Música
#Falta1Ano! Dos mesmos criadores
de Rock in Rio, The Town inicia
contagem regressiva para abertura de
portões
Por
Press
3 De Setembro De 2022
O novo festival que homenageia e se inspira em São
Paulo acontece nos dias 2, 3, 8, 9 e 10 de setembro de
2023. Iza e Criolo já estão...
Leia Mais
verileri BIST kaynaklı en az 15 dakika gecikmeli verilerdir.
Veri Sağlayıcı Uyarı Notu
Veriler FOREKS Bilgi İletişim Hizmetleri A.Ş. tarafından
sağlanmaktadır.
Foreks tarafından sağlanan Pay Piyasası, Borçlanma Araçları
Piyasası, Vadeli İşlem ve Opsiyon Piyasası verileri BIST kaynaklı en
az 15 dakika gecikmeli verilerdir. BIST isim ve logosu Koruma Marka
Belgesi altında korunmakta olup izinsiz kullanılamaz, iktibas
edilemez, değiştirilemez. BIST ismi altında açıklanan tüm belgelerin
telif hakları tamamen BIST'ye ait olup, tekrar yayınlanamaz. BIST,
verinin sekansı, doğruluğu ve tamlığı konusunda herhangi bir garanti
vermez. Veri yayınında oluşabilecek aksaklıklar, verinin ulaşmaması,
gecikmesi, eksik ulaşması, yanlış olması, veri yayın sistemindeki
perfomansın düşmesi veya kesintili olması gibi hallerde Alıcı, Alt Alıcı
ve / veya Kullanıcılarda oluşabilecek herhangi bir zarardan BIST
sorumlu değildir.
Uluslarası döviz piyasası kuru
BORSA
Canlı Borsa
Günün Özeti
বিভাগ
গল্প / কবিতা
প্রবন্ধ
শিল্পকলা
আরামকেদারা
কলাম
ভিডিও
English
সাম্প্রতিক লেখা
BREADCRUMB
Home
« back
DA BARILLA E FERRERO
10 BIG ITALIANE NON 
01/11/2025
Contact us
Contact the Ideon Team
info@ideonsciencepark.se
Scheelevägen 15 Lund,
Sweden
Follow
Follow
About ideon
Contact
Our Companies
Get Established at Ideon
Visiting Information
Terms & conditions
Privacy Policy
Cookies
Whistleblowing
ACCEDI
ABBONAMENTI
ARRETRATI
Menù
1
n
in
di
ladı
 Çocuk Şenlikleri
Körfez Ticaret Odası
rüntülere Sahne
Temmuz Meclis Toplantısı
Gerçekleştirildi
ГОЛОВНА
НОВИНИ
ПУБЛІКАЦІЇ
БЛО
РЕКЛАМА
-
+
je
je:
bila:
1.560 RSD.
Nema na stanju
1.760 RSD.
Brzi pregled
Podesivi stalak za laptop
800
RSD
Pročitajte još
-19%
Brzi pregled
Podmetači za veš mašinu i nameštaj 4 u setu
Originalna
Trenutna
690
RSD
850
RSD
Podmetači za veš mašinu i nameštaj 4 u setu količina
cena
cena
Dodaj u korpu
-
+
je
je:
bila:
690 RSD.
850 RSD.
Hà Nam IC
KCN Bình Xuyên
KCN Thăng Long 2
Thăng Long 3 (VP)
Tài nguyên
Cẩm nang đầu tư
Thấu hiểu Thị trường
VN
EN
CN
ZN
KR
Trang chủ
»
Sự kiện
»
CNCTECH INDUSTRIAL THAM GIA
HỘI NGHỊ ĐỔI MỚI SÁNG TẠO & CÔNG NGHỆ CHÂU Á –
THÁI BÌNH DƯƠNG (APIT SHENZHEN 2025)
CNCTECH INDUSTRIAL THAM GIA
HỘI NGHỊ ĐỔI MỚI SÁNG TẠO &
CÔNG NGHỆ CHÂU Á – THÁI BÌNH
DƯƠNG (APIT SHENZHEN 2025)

Exercise brief: Which lines of the listing contain the word "verilerdir"? Copy each of them.

Written answer:
verileri BIST kaynaklı en az 15 dakika gecikmeli verilerdir.
az 15 dakika gecikmeli verilerdir. BIST isim ve logosu Koruma Marka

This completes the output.